Fire sales fail to materialize
Realtors say it's business as usual in last summer's burn areas

A sign, above, alerts passersby on County Road 250 to a home for sale. Despite last summer’s fires and what may appear to be a proliferation of real estate signs, below, local realtors say residents of the burn areas are staying put and that numbers of homes on the market are on par with last year./Top photo by Todd Newcomer/bottom photo by Jennifer Reeder.

When driving around areas affected by last summer’s Missionary Ridge Fire and seeing the proliferation of “for sale” signs, it’s easy to conclude that homeowners have had it with fires and mud and are moving to greener pastures.

But apparently, they’re not.

Lonnie Rush, a Bayfield Realtor who works in the Vallecito area, said the number of homes for sale is “par for the course” in an area with so many second homes and retirees.

“None of them want to go through it again, but they’re not selling their properties,” Rush said. “I’m trying to think of one person who’s listing their house because of the fires, and I can’t think of a single one.”

John Wells, owner of the Wells Group in Durango, said that on Monday, 46 Vallecito residences were for sale, which is on a par with last year. From last June to the present, 19 homes in Vallecito have sold, as opposed to 28 homes during the same period the year before.

“There’s less impact (from the fire) than you’d think,” Wells said.

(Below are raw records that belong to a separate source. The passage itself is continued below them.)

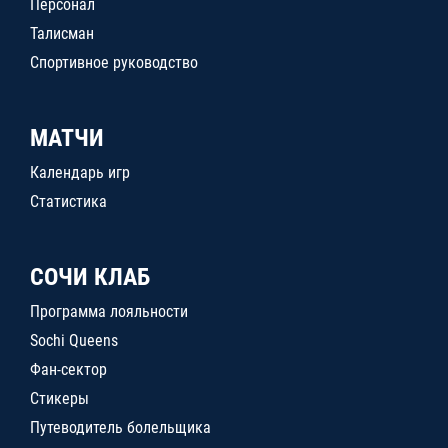
Персонал
Талисман
Спортивное руководство
МАТЧИ
Календарь игр
Статистика
СОЧИ КЛАБ
Программа лояльности
Sochi Queens
Фан-сектор
Стикеры
Путеводитель болельщика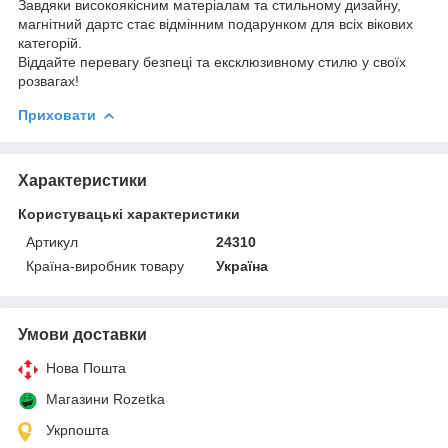
Завдяки високоякісним матеріалам та стильному дизайну,
магнітний дартс стає відмінним подарунком для всіх вікових
категорій.
Віддайте перевагу безпеці та ексклюзивному стилю у своїх
розвагах!
Приховати
Характеристики
Користувацькі характеристики
Артикул
24310
Країна-виробник товару
Україна
Умови доставки
Нова Пошта
Магазини Rozetka
Укрпошта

He added that it is more difficult to give exact numbers for the burn area on East Animas Road, but that there are a number of homes listed around Stevens Creek that may be challenging to sell because of uncontrollable factors such as mudslides and debris flow.

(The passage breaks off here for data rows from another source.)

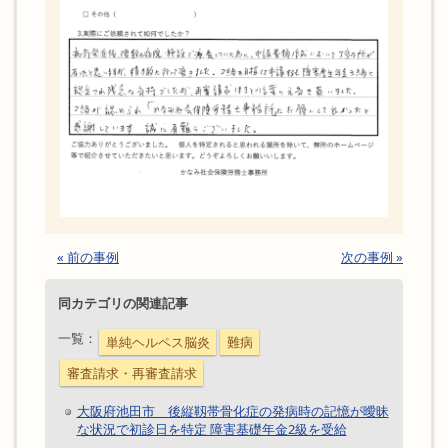
« 前の事例
次の事例 »
同カテゴリの関連記事
一覧：
単純ヘルペス脳炎
難病
審査請求・再審査請求
大阪府池田市 後縦靱帯骨化症の発病時の記憶が曖昧
な状況で初診日を特定 障害基礎年金2級を受給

Doug Allen, a 24-year Vallecito resident and broker associate with Bayfield Realty, said that the number of homes being rebuilt in the burn area is encouraging.

“Overall, real estate was probably better than I expected,” he said. “There are quite a few homes about to be built, or just built (recently).”

He remarked that he even knows of one couple with property in an area that burned that found a bright side, saying, “They told me the fire created a million dollar view for them.”

Jerry McCoy, Vallecito branch office broker for Coldwell Banker, notes a similar trend and is remaining positive. He said he knows residents who “haven’t budged a bit” and also say their views are better.

“We hope it will green up,” McCoy said. “We’re optimistic.”

He added that he thinks there is enough snowpack to fill the reservoir, and that last summer was the lowest he’s seen it in the 20 years he’s lived in Vallecito. Nevertheless, he said he does have some concerns.

“God controls the water coming in, and she hasn’t been doing a very good job lately,” he said with a laugh.

McCoy said there has been some drop in prices, especially in areas scorched by the fire, but nothing dramatic. In fact, according to Wells, the median price for a home in the Vallecito area is $179,000, up $10,000 from a year ago.

“I’ve had people coming here from out of state looking for the fire sale, and I can’t help them,” Rush said.